Emily schlug die Augen auf und ließ die Bettdecke bis unter das Kinn sinken.
»Warum sollte ich?«, murrte sie schlecht gelaunt. »Hast du vergessen, was für ein Tag ist? Heute müssen wir die Pension verlassen.«
Eine kalte Hand griff nach Éannas Herz, doch sie ließ sich nicht entmutigen. Nicht jetzt. Nicht heute. Nachdem sie Brendan gefunden hatte, war alles möglich!
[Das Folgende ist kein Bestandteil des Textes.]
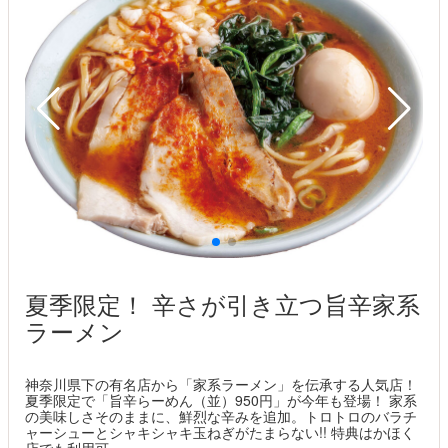
夏季限定！ 辛さが引き立つ旨辛家系
ラーメン
神奈川県下の有名店から「家系ラーメン」を伝承する人気店！
夏季限定で「旨辛らーめん（並）950円」が今年も登場！ 家系
の美味しさそのままに、鮮烈な辛みを追加。トロトロのバラチ
ャーシューとシャキシャキ玉ねぎがたまらない!! 特典はかほく
店でも利用可。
»Wir müssen dankbar sein, dass uns Patrick O’Brien die Pension so lange bezahlt hat«, erwiderte sie und dachte an ihren Wohltäter, dem sie alles zu verdanken hatte. »Außerdem habe ich Neuigkeiten!«
Emily blinzelte sie verschlafen an, bevor ihr aufging, was ihre Freundin meinen könnte. »Sag bloß, du hast –?«
Éanna blickte geheimnisvoll lächelnd auf sie herunter. »Wenn du wissen willst, was passiert ist, wirst du schon aufstehen und mich zum Frühstück begleiten müssen!«, sagte sie triumphierend. »Wir sehen uns dann unten.« Sie blinzelte ihrer Freundin zu und eilte ohne ein weiteres Wort in ihre eigene Kammer zurück, wo sie sich schnell frisch machte und ihr schlichtes Wollkleid überzog. Dann fühlte sie sich bereit für den neuen Tag und stieg die Treppe ins Erdgeschoss des Hauses hinunter.
Éanna hatte damit gerechnet, dass die Pensionswirtin an diesem Morgen nicht gut auf sie zu sprechen sein würde. Schließlich war sie am vorherigen Abend erst sehr spät nach Hause zurückgekehrt. Und ihre Ahnung täuschte sie nicht.
»Wo hast du dich nur die ganze Nacht herumgetrieben? Dies ist eine ehrbare Pension und ich dulde keine Mädchen, die nachts auf der Straße herumlungern«, stellte Elizabeth Skeffington sie in dem ihr eigenen barschen Tonfall zur Rede, kaum dass Éanna den Frühstücksraum betreten hatte.